[Saved data entries]

—————

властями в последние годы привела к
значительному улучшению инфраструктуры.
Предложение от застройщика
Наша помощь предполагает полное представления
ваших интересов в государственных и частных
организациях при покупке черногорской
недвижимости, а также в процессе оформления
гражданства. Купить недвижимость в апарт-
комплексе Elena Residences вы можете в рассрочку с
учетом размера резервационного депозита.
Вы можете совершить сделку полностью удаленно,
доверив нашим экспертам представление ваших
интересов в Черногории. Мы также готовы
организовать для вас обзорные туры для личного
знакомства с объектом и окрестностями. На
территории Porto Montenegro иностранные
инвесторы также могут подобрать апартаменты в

—————

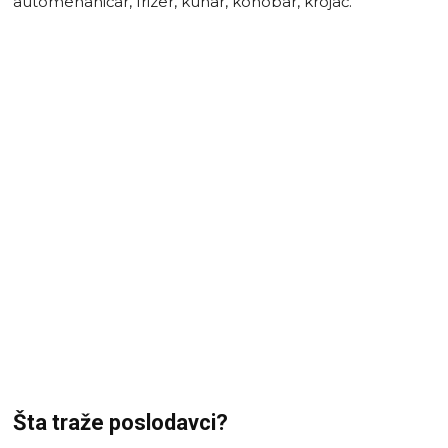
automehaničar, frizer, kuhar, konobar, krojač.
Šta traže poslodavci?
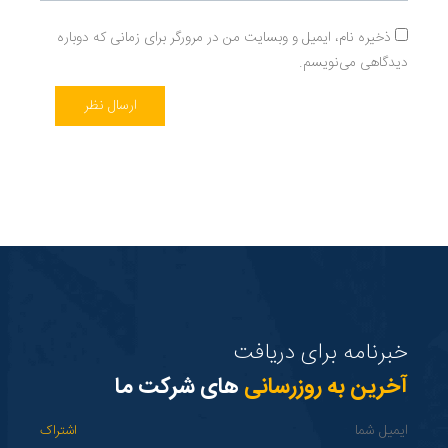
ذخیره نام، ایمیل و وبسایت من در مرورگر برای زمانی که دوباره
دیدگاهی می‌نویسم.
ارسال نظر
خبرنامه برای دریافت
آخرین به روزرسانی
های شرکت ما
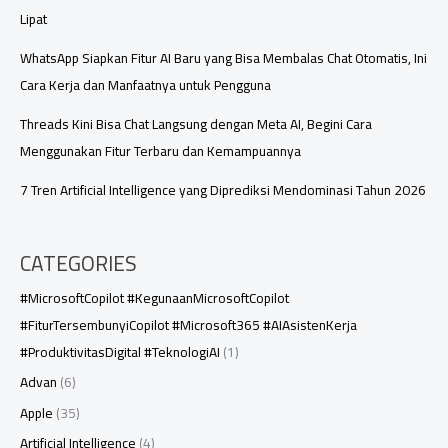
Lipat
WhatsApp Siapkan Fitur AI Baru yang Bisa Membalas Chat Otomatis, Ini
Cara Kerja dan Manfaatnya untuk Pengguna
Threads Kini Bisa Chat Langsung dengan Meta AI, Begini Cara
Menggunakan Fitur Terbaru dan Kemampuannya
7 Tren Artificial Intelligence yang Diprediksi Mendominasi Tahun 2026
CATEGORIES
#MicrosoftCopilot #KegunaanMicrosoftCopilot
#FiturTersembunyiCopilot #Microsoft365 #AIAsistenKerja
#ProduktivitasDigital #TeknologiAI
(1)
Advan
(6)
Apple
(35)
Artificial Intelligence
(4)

—————

→ What needs to be done:
From the data above, reproduce word for word the lines running from the line with "территории Porto Montenegro иностранные" to the line with "инвесторы также могут подобрать апартаменты в", ends included.

→ Task result:
территории Porto Montenegro иностранные
инвесторы также могут подобрать апартаменты в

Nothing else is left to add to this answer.